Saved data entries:
=== Begin Enclosure ===
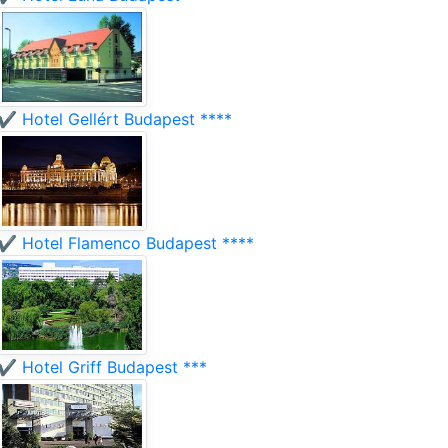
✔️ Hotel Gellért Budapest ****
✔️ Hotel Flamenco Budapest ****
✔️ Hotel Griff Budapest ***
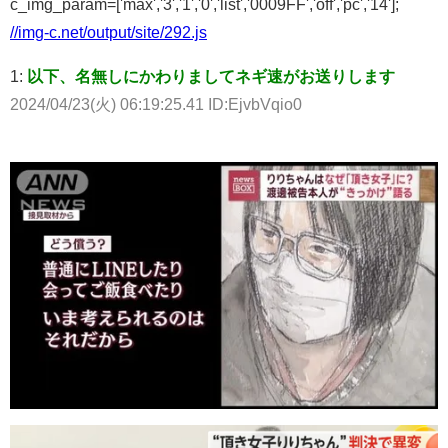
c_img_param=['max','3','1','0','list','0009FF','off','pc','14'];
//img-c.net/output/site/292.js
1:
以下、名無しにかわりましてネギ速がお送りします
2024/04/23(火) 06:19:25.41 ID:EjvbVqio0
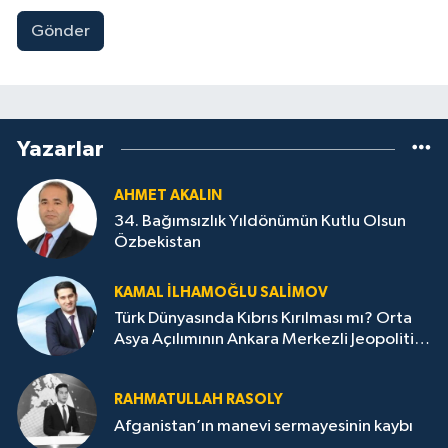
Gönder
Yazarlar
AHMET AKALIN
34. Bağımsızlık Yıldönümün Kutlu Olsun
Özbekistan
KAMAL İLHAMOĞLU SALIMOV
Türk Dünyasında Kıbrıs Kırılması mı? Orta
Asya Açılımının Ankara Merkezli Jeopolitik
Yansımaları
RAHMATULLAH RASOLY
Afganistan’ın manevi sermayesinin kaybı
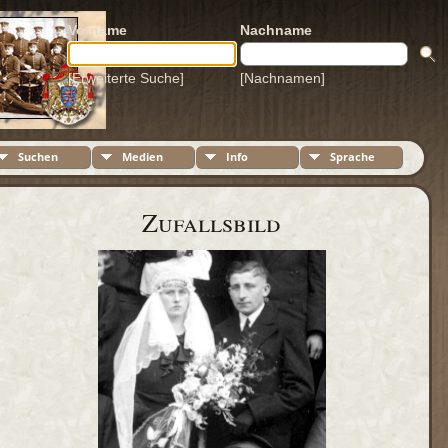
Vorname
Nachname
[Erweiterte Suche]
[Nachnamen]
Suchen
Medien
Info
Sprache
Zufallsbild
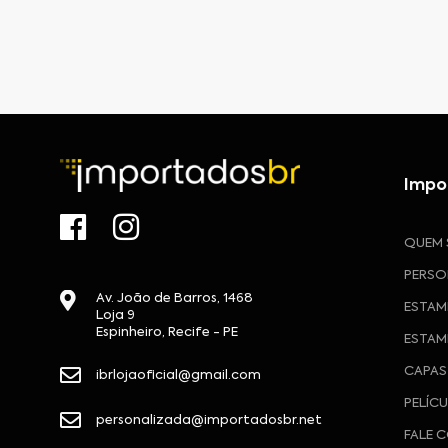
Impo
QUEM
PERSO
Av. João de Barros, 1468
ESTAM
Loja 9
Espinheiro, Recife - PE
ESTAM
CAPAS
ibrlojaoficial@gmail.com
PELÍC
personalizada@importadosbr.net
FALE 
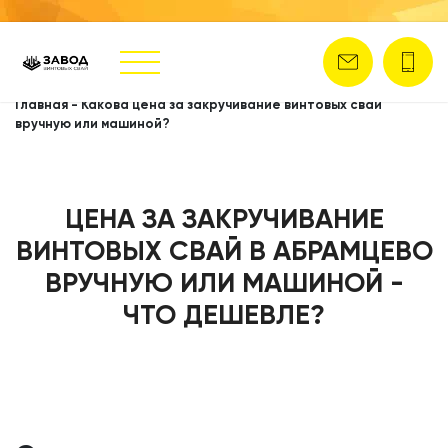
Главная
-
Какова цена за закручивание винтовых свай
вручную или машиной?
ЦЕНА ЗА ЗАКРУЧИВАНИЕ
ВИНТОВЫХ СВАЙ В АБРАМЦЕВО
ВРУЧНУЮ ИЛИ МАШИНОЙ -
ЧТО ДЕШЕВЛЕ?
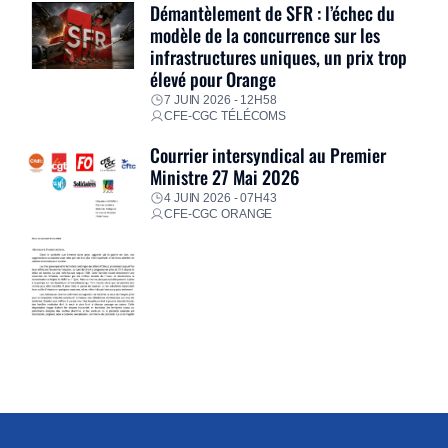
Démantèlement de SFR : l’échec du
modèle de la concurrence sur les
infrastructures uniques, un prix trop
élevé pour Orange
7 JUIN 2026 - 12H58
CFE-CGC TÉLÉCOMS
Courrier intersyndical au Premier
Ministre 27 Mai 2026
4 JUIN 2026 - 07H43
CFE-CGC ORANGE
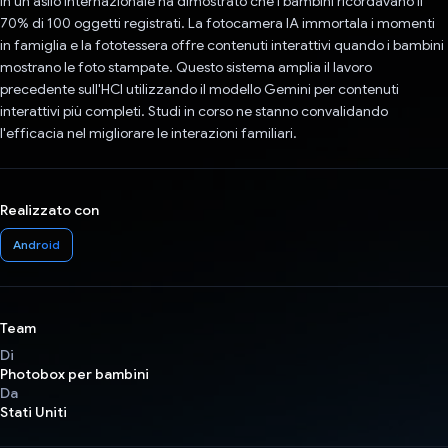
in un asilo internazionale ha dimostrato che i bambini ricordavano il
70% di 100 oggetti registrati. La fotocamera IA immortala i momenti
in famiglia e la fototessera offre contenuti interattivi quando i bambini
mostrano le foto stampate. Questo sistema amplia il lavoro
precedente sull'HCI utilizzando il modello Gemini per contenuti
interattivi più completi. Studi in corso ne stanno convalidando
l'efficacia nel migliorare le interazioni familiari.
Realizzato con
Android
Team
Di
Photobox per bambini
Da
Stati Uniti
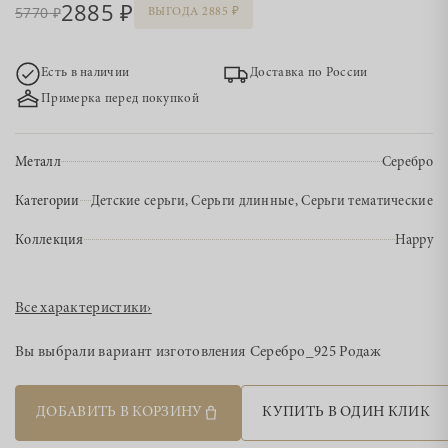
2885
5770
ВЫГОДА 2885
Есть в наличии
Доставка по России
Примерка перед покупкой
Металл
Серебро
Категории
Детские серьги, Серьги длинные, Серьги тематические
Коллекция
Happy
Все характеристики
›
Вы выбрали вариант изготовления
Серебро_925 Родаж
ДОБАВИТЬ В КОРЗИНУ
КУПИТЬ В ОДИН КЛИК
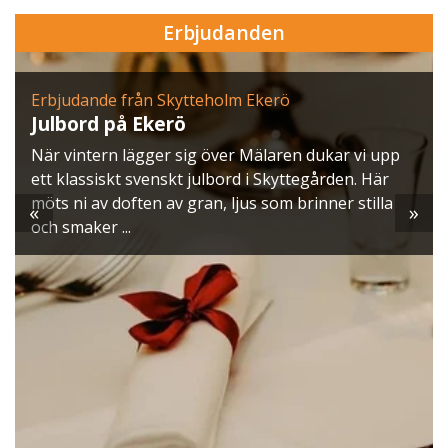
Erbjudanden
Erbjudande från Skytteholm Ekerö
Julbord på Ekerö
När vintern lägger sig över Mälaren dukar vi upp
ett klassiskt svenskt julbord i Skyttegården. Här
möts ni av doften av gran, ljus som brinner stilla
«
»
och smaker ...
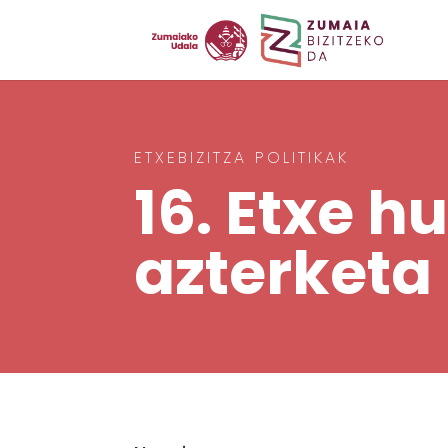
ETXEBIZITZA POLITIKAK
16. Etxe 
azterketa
=== End Enclosure ===
=== Begin Enclosure ===
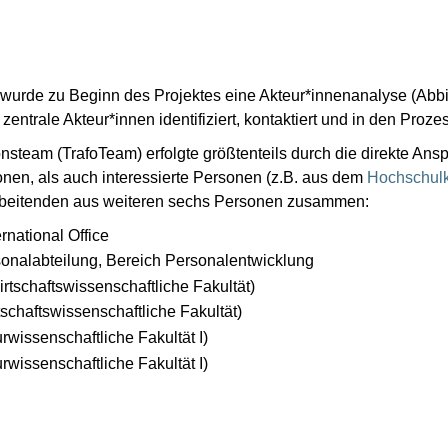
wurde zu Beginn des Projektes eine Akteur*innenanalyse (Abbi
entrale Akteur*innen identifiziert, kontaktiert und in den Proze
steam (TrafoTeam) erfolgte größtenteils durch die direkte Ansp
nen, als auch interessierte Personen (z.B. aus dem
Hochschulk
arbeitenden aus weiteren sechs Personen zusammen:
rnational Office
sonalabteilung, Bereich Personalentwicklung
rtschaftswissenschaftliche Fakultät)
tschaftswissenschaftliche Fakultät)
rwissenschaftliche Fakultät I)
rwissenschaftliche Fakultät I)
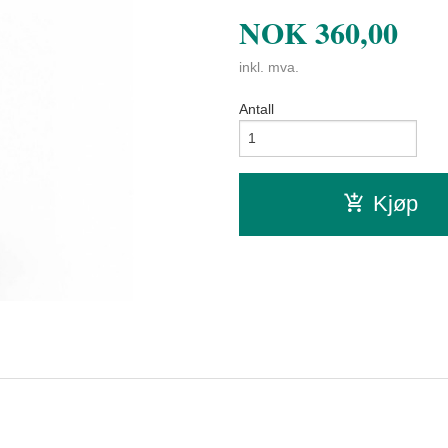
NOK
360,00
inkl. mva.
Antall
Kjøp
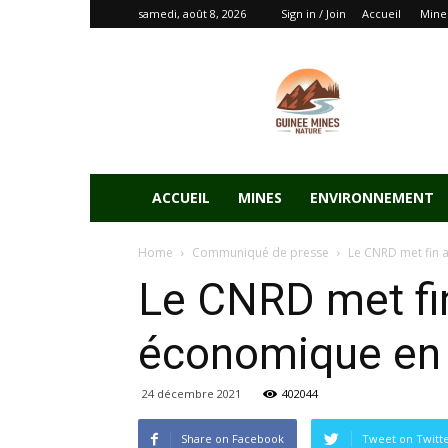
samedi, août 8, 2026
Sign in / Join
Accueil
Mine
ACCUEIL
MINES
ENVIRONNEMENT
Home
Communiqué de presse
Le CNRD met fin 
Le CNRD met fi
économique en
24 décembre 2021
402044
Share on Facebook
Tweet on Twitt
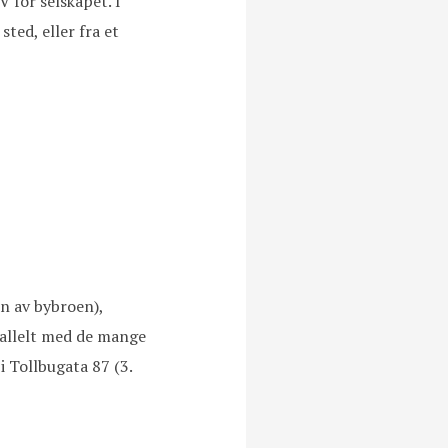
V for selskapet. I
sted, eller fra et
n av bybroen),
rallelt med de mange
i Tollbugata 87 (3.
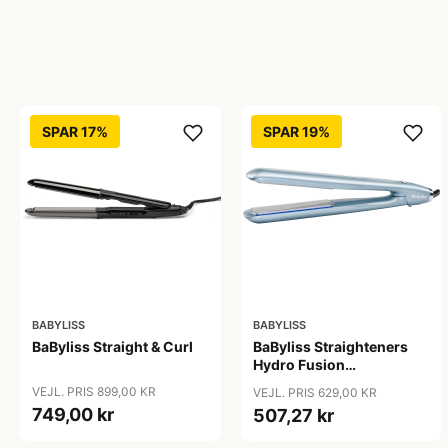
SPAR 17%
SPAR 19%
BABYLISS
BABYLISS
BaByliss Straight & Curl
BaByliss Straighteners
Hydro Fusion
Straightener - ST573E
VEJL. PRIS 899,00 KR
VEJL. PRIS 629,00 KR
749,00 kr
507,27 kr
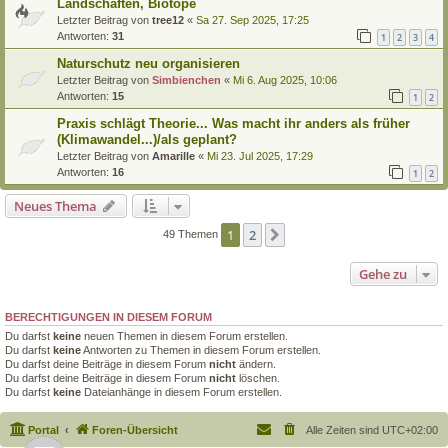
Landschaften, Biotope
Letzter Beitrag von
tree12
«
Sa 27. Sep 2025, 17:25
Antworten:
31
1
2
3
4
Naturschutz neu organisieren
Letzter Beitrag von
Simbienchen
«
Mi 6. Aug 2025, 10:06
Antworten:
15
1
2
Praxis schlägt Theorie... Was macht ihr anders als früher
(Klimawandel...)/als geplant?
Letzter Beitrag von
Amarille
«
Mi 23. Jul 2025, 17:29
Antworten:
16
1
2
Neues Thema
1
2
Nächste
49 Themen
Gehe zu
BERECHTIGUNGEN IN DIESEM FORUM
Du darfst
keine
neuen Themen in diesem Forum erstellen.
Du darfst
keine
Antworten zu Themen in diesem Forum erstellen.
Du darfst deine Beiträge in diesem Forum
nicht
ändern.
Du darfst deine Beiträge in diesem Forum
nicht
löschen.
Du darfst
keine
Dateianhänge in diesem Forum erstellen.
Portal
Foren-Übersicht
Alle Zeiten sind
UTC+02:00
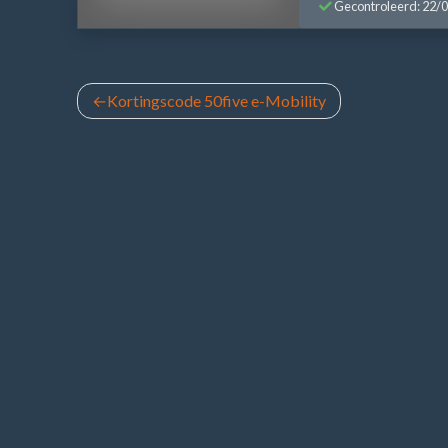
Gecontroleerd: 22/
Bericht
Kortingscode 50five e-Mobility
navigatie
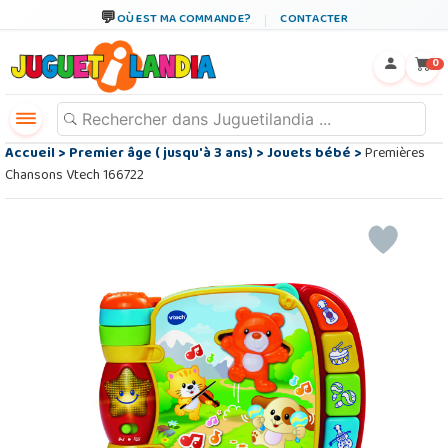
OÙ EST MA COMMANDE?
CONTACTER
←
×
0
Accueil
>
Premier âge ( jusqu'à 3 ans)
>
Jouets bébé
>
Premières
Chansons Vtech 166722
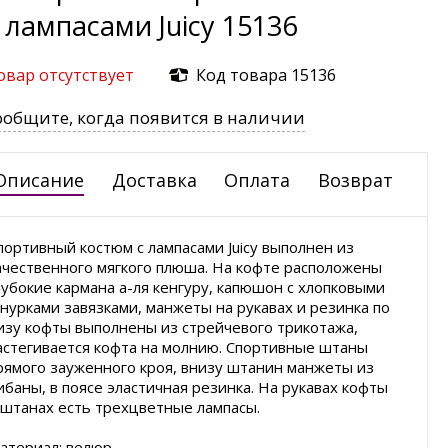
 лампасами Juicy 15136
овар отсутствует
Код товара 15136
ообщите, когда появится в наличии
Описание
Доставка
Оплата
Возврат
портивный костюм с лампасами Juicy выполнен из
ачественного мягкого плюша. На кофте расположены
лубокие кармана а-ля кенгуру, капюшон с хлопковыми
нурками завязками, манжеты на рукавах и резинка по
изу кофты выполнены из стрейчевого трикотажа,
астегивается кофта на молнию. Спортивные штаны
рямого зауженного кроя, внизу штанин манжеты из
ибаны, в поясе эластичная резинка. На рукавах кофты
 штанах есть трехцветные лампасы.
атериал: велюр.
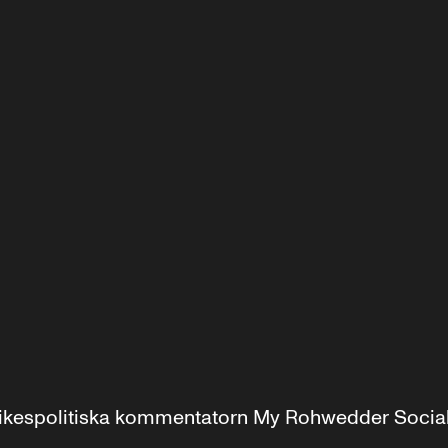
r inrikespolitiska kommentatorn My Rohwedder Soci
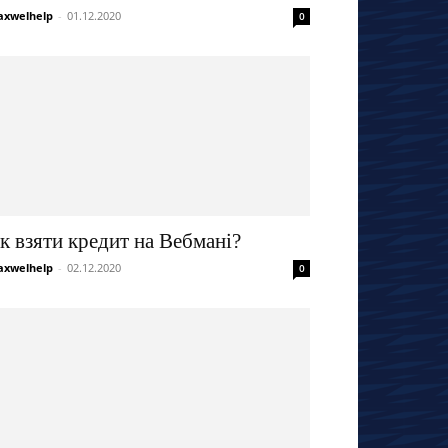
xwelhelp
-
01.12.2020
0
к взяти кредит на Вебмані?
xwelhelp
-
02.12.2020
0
=== End Enclosure ===
- Problem
With pictures omitted, repeat the entries above word for word from the line holding "ВИНТОВЫХ СВАЙ В АБРАМЦЕВО" down to the line holding "Детские серьги, Серьги", keeping both of those lines.

- Answer space
ВИНТОВЫХ СВАЙ В АБРАМЦЕВО
ВРУЧНУЮ ИЛИ МАШИНОЙ -
ЧТО ДЕШЕВЛЕ?
Démantèlement de SFR : l’échec du
modèle de la concurrence sur les
infrastructures uniques, un prix trop
élevé pour Orange
7 JUIN 2026 - 12H58
CFE-CGC TÉLÉCOMS
Courrier intersyndical au Premier
Ministre 27 Mai 2026
4 JUIN 2026 - 07H43
CFE-CGC ORANGE
in un asilo internazionale ha dimostrato che i bambini ricordavano il
70% di 100 oggetti registrati. La fotocamera IA immortala i momenti
in famiglia e la fototessera offre contenuti interattivi quando i bambini
mostrano le foto stampate. Questo sistema amplia il lavoro
precedente sull'HCI utilizzando il modello Gemini per contenuti
interattivi più completi. Studi in corso ne stanno convalidando
l'efficacia nel migliorare le interazioni familiari.
Realizzato con
Android
Team
Di
Photobox per bambini
Da
Stati Uniti
2885
5770
ВЫГОДА 2885
Есть в наличии
Доставка по России
Примерка перед покупкой
Металл
Серебро
Категории
Детские серьги, Серьги длинные, Серьги тематические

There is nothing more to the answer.